Mais revenons au texte de l’évangile d’aujourd’hui. En ajoutant : « car votre Père a trouvé bon de vous donner le Royaume… », Jésus-Christ explique pourquoi on doit avoir confiance. Pour autant, il ne garantit rien, ni sur cette terre, ni dans l’autre.

Pas sur cette terre, car ceux qu’Il invite à ne pas désespérer ce sont ceux qui ont tout perdu ici-bas, qui, comme le dit saint Paul, sont persécutés, comptés pour rien… ! Or, Il leur promet non pas des jours meilleurs, mais une autre vie, qui n’est pas de ce monde et que seul Dieu peut nous donner. Dans cette perspective, le fait que Dieu a décidé de nous la donner, est un motif d’espérance sans faille. Reste que, vous en conviendrez, pour ceux qui veulent, ici-bas et maintenant, le bonheur humain, cela ne signifie rien du tout.

Pour les autres, cela reste une espérance. En effet, même si nous sommes absolument sûrs que Dieu veut nous donner la vie éternelle et qu’Il est tout Puissant, nous ne pouvons pas en conclure : alors nous serons infailliblement sauvés. Regardez, en demandant au Christ si ce qu’Il dit « ne vaut que pour eux », les apôtres aussi cherchent une garantie : celle d’avoir été choisis comme disciples et d’avoir répondu à cet appel. Eh bien, Jésus ne répond pas, tant Il répugne à entrer dans ce genre de considération. Il les invite à lâcher leur convictions, à sortir de leur raisonnements pour se mettre en face de cette réalité : le Christ reviendra chercher ceux qui, lorsqu’Il apparaîtra, L’attendront en vérité, dans leur intelligence et dans leur cœur. Quant à savoir ce que cela signifie, en particulier chez ceux qui sont loin, seul le Seigneur le sait ! On comprend, du coup, cet avertissement, surprenant et qui se répète : « tenez-vous prêts, c’est à l’heure où vous n’y penserez pas que le Fils de l’homme viendra… ». Sans doute, il ne faut pas interpréter ce texte comme si Dieu cherchait à nous prendre en faute ; mais il ne faut pas non plus le vider de son sens ! Alors comment faut-il l’entendre ? C’est simple : lorsqu’on attend le Christ en vérité on l’attend à tout moment ; inversement, si on ne l’attend pas en vérité, rien n’y fait, aucun calcul, aucun raisonnement, aucun événement ne rendra notre âme attentive, comme le veilleur attend l’aurore. Or, comment vérifier ce qui se passe au fond de notre âme ?

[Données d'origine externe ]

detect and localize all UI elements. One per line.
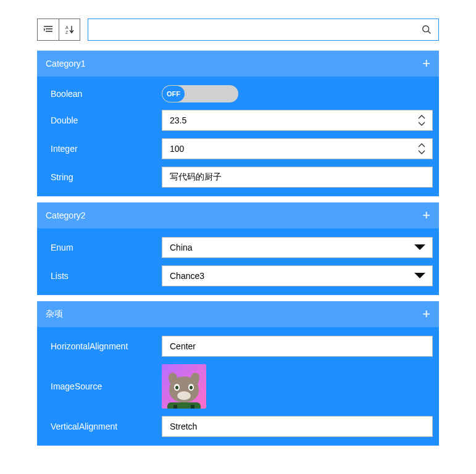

Ainsi donc, à la suite des saints, s’appuyer sur ces paroles du Christ : « Sois sans crainte, petit troupeau… », c’est : « espérer contre toute espérance ». Par exemple, lorsqu’on faisait remarquer à sainte Bernadette qu’elle était sûre d’aller au ciel, puisque la Vierge lui avait promis de la rendre heureuse, non pas sur cette terre, mais dans l’au-delà, elle répondait : « si je suis fidèle… ».

En clair : oui c’est vrai, les humbles qui mettent, en vérité, leur confiance en Dieu, n’ont rien à craindre. Quant à ceux qui confondent cette confiance avec le sommeil de l’inconscience, du refus de voir les abîmes… tout dépend de leur capacité à accepter d’être réveillés à temps. Reste, alors, la question : comment distinguer la vraie confiance de l’optimisme béat, bête et têtu… qui se répand partout ? Nous voudrions une réponse définitive et sûre… au lieu de quoi le Christ nous laisse sur une exhortation : « efforcez-vous d’entrer par la voie étroite… ».



[i] Lise Delbès-Lyon, Ma déportation, La Cause des Livres, 2006, p.226.